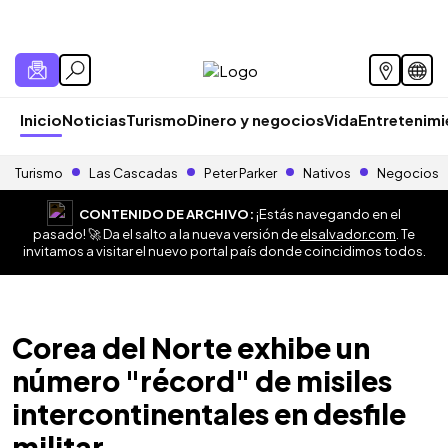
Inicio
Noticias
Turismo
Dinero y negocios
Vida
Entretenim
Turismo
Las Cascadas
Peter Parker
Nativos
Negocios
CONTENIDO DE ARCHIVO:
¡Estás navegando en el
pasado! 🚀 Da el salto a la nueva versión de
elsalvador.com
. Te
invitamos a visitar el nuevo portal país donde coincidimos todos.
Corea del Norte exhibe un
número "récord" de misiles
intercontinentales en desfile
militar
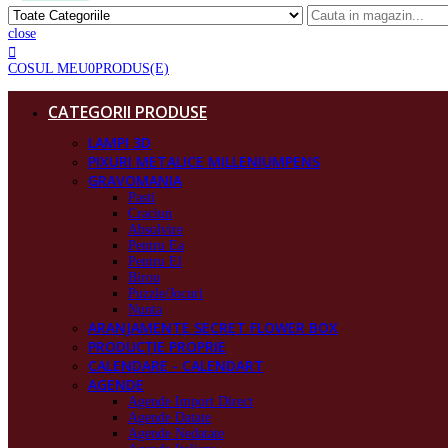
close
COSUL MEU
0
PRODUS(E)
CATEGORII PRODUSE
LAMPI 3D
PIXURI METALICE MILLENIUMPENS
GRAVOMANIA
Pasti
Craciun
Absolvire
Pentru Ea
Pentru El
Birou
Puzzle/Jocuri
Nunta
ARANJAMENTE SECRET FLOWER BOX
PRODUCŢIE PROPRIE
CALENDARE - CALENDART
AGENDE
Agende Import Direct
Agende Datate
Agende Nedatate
=====
**What needs to be done:** Set down, in exact form, only the lines that start at the one containing "invitamos a visitar" and finish at the last line of the material; pictures do not go in.

**Your response:**
invitamos a visitar el nuevo portal país donde coincidimos todos.
Corea del Norte exhibe un
número "récord" de misiles
intercontinentales en desfile
militar
close
COSUL MEU
0
PRODUS(E)
CATEGORII PRODUSE
LAMPI 3D
PIXURI METALICE MILLENIUMPENS
GRAVOMANIA
Pasti
Craciun
Absolvire
Pentru Ea
Pentru El
Birou
Puzzle/Jocuri
Nunta
ARANJAMENTE SECRET FLOWER BOX
PRODUCŢIE PROPRIE
CALENDARE - CALENDART
AGENDE
Agende Import Direct
Agende Datate
Agende Nedatate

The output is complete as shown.